=== Source data ===
= Beginning of Section =

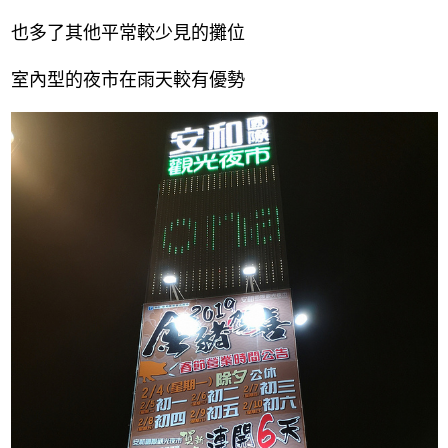
也多了其他平常較少見的攤位
室內型的夜市在雨天較有優勢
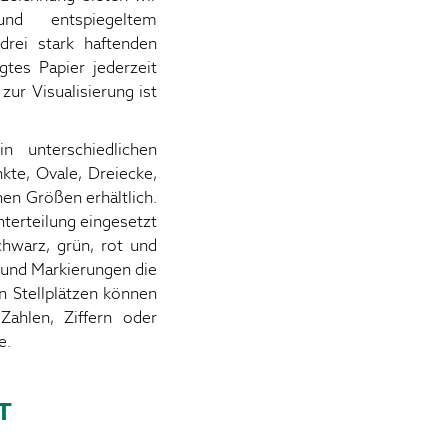
nd entspiegeltem
drei stark haftenden
gtes Papier jederzeit
ur Visualisierung ist
n unterschiedlichen
te, Ovale, Dreiecke,
hen Größen erhältlich.
terteilung eingesetzt
chwarz, grün, rot und
n und Markierungen die
n Stellplätzen können
Zahlen, Ziffern oder
e.
T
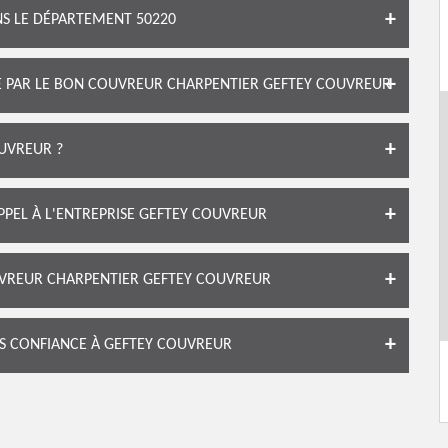
S LE DÉPARTEMENT 50220
TE PAR LE BON COUVREUR CHARPENTIER GEFTEY COUVREUR
UVREUR ?
APPEL À L'ENTREPRISE GEFTEY COUVREUR
UVREUR CHARPENTIER GEFTEY COUVREUR
ES CONFIANCE À GEFTEY COUVREUR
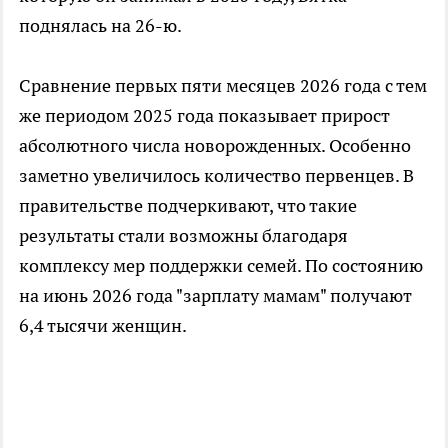
поднялась на 26-ю.
Сравнение первых пяти месяцев 2026 года с тем
же периодом 2025 года показывает прирост
абсолютного числа новорожденных. Особенно
заметно увеличилось количество первенцев. В
правительстве подчеркивают, что такие
результаты стали возможны благодаря
комплексу мер поддержки семей. По состоянию
на июнь 2026 года "зарплату мамам" получают
6,4 тысячи женщин.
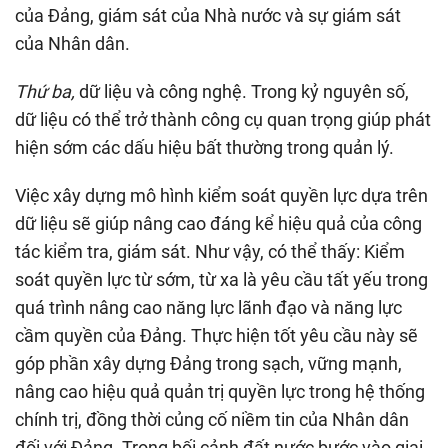
của Đảng, giám sát của Nhà nước và sự giám sát
của Nhân dân.
Thứ ba,
dữ liệu và công nghệ. Trong kỷ nguyên số,
dữ liệu có thể trở thành công cụ quan trọng giúp phát
hiện sớm các dấu hiệu bất thường trong quản lý.
Việc xây dựng mô hình kiểm soát quyền lực dựa trên
dữ liệu sẽ giúp nâng cao đáng kể hiệu quả của công
tác kiểm tra, giám sát. Như vậy, có thể thấy: Kiểm
soát quyền lực từ sớm, từ xa là yêu cầu tất yếu trong
quá trình nâng cao năng lực lãnh đạo và năng lực
cầm quyền của Đảng. Thực hiện tốt yêu cầu này sẽ
góp phần xây dựng Đảng trong sạch, vững mạnh,
nâng cao hiệu quả quản trị quyền lực trong hệ thống
chính trị, đồng thời củng cố niềm tin của Nhân dân
đối với Đảng. Trong bối cảnh đất nước bước vào giai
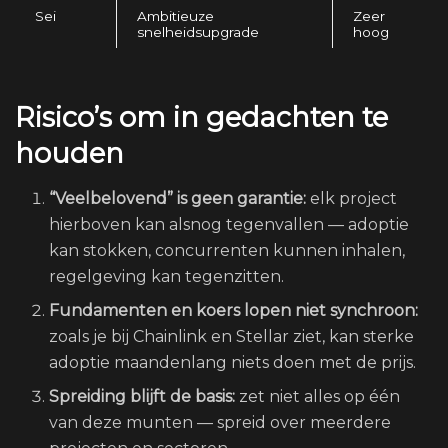
Sei
Ambitieuze
Zeer
snelheidsupgrade
hoog
Risico’s om in gedachten te
houden
“Veelbelovend” is geen garantie:
elk project
hierboven kan alsnog tegenvallen — adoptie
kan stokken, concurrenten kunnen inhalen,
regelgeving kan tegenzitten.
Fundamenten en koers lopen niet synchroon:
zoals je bij Chainlink en Stellar ziet, kan sterke
adoptie maandenlang niets doen met de prijs.
Spreiding blijft de basis:
zet niet alles op één
van deze munten — spreid over meerdere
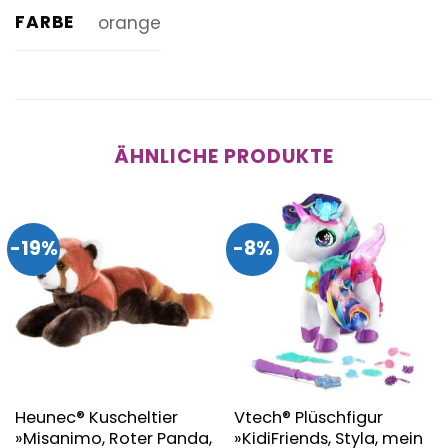
FARBE
orange
ÄHNLICHE PRODUKTE
-19%
-8%
Heunec® Kuscheltier
Vtech® Plüschfigur
»Misanimo, Roter Panda,
»KidiFriends, Styla, mein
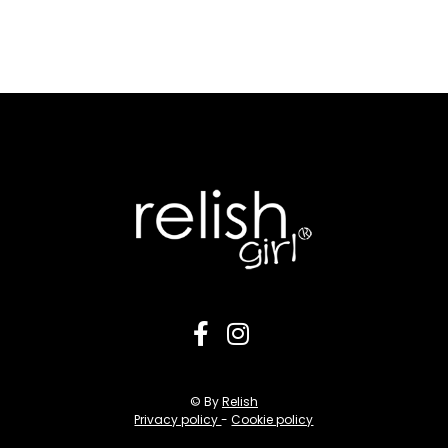
© By
Relish
Privacy policy
-
Cookie policy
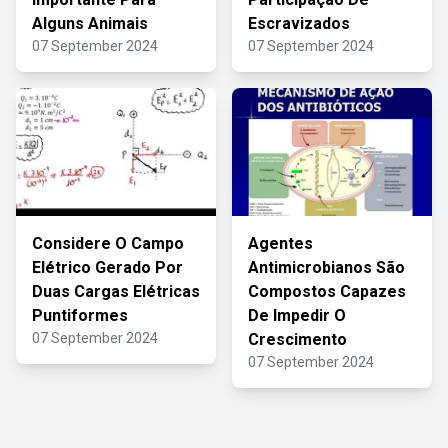
Alguns Animais
Escravizados
07 September 2024
07 September 2024
Considere O Campo
Agentes
Elétrico Gerado Por
Antimicrobianos São
Duas Cargas Elétricas
Compostos Capazes
Puntiformes
De Impedir O
07 September 2024
Crescimento
07 September 2024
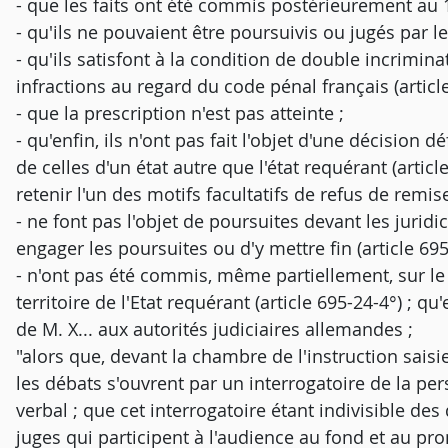
- que les faits ont été commis postérieurement au
- qu'ils ne pouvaient être poursuivis ou jugés par les
- qu'ils satisfont à la condition de double incrimina
infractions au regard du code pénal français (article
- que la prescription n'est pas atteinte ;
- qu'enfin, ils n'ont pas fait l'objet d'une décision d
de celles d'un état autre que l'état requérant (articl
retenir l'un des motifs facultatifs de refus de remise
- ne font pas l'objet de poursuites devant les juridi
engager les poursuites ou d'y mettre fin (article 695
- n'ont pas été commis, même partiellement, sur le te
territoire de l'Etat requérant (article 695-24-4°) ; 
de M. X... aux autorités judiciaires allemandes ;
"alors que, devant la chambre de l'instruction sais
les débats s'ouvrent par un interrogatoire de la pe
verbal ; que cet interrogatoire étant indivisible de
juges qui participent à l'audience au fond et au pro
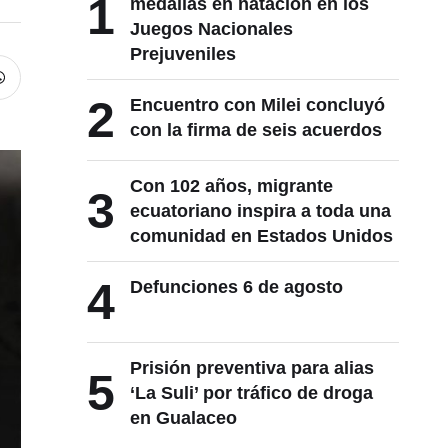
1
medallas en natación en los
Juegos Nacionales
Prejuveniles
2
Encuentro con Milei concluyó
con la firma de seis acuerdos
Con 102 años, migrante
3
ecuatoriano inspira a toda una
comunidad en Estados Unidos
4
Defunciones 6 de agosto
Prisión preventiva para alias
5
‘La Suli’ por tráfico de droga
en Gualaceo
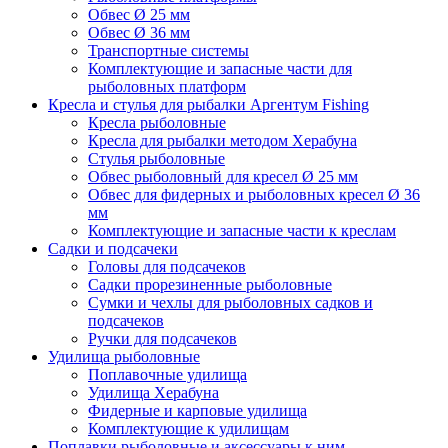
Обвес Ø 25 мм
Обвес Ø 36 мм
Транспортные системы
Комплектующие и запасные части для
рыболовных платформ
Кресла и стулья для рыбалки Аргентум Fishing
Кресла рыболовные
Кресла для рыбалки методом Херабуна
Стулья рыболовные
Обвес рыболовный для кресел Ø 25 мм
Обвес для фидерных и рыболовных кресел Ø 36
мм
Комплектующие и запасные части к креслам
Садки и подсачеки
Головы для подсачеков
Садки прорезиненные рыболовные
Сумки и чехлы для рыболовных садков и
подсачеков
Ручки для подсачеков
Удилища рыболовные
Поплавочные удилища
Удилища Херабуна
Фидерные и карповые удилища
Комплектующие к удилищам
Поплавки рыболовные и аксессуары к ним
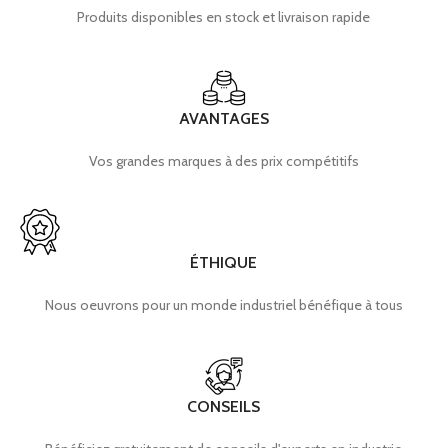
Produits disponibles en stock et livraison rapide
AVANTAGES
Vos grandes marques à des prix compétitifs
ÉTHIQUE
Nous oeuvrons pour un monde industriel bénéfique à tous
CONSEILS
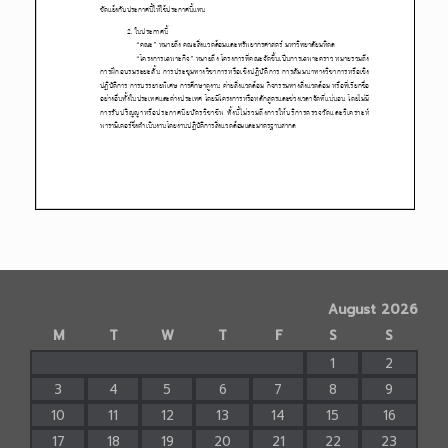
August 2026
M
T
W
T
F
S
S
1
2
3
4
5
6
7
8
9
10
11
12
13
14
15
16
17
18
19
20
21
22
23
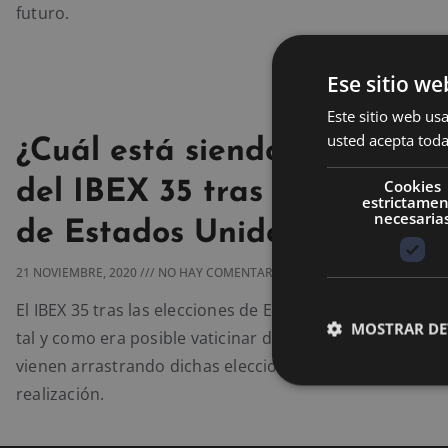
futuro.
Ese sitio we
Este sitio web usa
usted acepta toda
¿Cuál está siendo la respue
Cookies
del IBEX 35 tras las eleccio
estrictame
necesaria
de Estados Unidos?
21 NOVIEMBRE, 2020
NO HAY COMENTARIOS
El IBEX 35 tras las elecciones de Estados Unidos ha rea
MOSTRAR DE
tal y como era posible vaticinar debido a las polémicas
vienen arrastrando dichas elecciones desde antes de s
realización.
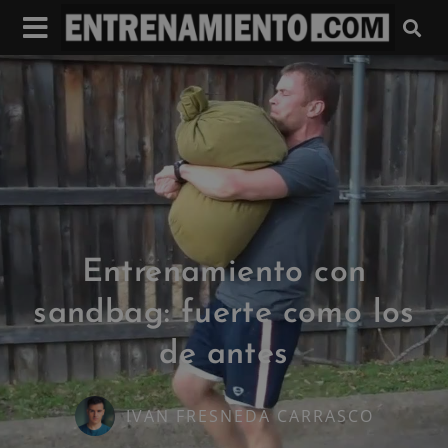
Entrenamiento con
sandbag: fuerte como los
de antes
IVAN FRESNEDA CARRASCO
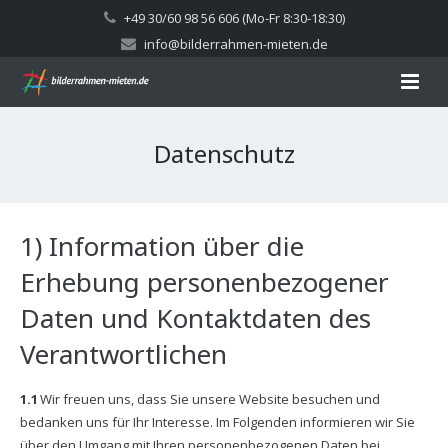
+49 30/60 98 56 606 (Mo-Fr 8:30-18:30)
info@bilderrahmen-mieten.de
Standard Alurahmen
Datenschutz
Premium Alurahmen
Referenzen
1) Information über die
Kontakt
Erhebung personenbezogener
Daten und Kontaktdaten des
AGBs
Verantwortlichen
1.1
Wir freuen uns, dass Sie unsere Website besuchen und
bedanken uns für Ihr Interesse. Im Folgenden informieren wir Sie
über den Umgang mit Ihren personenbezogenen Daten bei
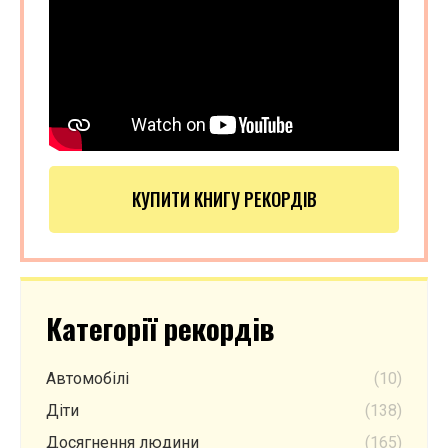
КУПИТИ КНИГУ РЕКОРДІВ
Категорії рекордів
Автомобілі
(10)
Діти
(138)
Досягнення людини
(165)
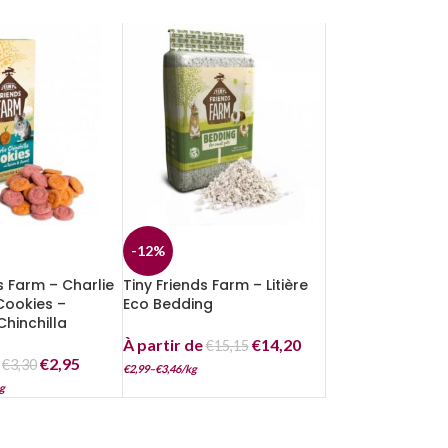
-12%
s Farm – Charlie
Tiny Friends Farm – Litière
Cookies –
Eco Bedding
Chinchilla
À partir de
€
14,20
€
15,15
e
€
2,95
€
3,30
€
2,99
–
€
3,46
/
kg
g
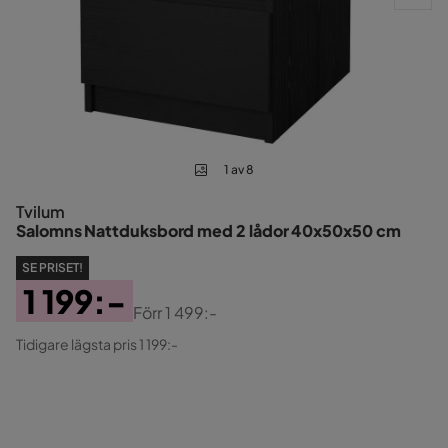
1 av 8
Tvilum
Salomns Nattduksbord med 2 lådor 40x50x50 cm
SE PRISET!
1 199:-
Förr
1 499:-
Pris
Original
Tidigare lägsta pris 1 199:-
Pris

= End of Section =

=== Assignment ===
Restate word for word the lines of the data above that begin at the line with "Cookie policy" and end at the line with "Поплавки рыболовные и аксессуары к ним", keeping both ends and dropping every picture.

=== Written response ===
Cookie policy
Alguns Animais
Escravizados
07 September 2024
07 September 2024
Considere O Campo
Agentes
Elétrico Gerado Por
Antimicrobianos São
Duas Cargas Elétricas
Compostos Capazes
Puntiformes
De Impedir O
07 September 2024
Crescimento
07 September 2024
- que les faits ont été commis postérieurement au
- qu'ils ne pouvaient être poursuivis ou jugés par les
- qu'ils satisfont à la condition de double incrimina
infractions au regard du code pénal français (article
- que la prescription n'est pas atteinte ;
- qu'enfin, ils n'ont pas fait l'objet d'une décision d
de celles d'un état autre que l'état requérant (articl
retenir l'un des motifs facultatifs de refus de remise
- ne font pas l'objet de poursuites devant les juridi
engager les poursuites ou d'y mettre fin (article 695
- n'ont pas été commis, même partiellement, sur le te
territoire de l'Etat requérant (article 695-24-4°) ; 
de M. X... aux autorités judiciaires allemandes ;
"alors que, devant la chambre de l'instruction sais
les débats s'ouvrent par un interrogatoire de la pe
verbal ; que cet interrogatoire étant indivisible de
juges qui participent à l'audience au fond et au pro
1
medallas en natación en los
Juegos Nacionales
Prejuveniles
2
Encuentro con Milei concluyó
con la firma de seis acuerdos
Con 102 años, migrante
3
ecuatoriano inspira a toda una
comunidad en Estados Unidos
4
Defunciones 6 de agosto
Prisión preventiva para alias
5
‘La Suli’ por tráfico de droga
en Gualaceo
Обвес Ø 25 мм
Обвес Ø 36 мм
Транспортные системы
Комплектующие и запасные части для
рыболовных платформ
Кресла и стулья для рыбалки Аргентум Fishing
Кресла рыболовные
Кресла для рыбалки методом Херабуна
Стулья рыболовные
Обвес рыболовный для кресел Ø 25 мм
Обвес для фидерных и рыболовных кресел Ø 36
мм
Комплектующие и запасные части к креслам
Садки и подсачеки
Головы для подсачеков
Садки прорезиненные рыболовные
Сумки и чехлы для рыболовных садков и
подсачеков
Ручки для подсачеков
Удилища рыболовные
Поплавочные удилища
Удилища Херабуна
Фидерные и карповые удилища
Комплектующие к удилищам
Поплавки рыболовные и аксессуары к ним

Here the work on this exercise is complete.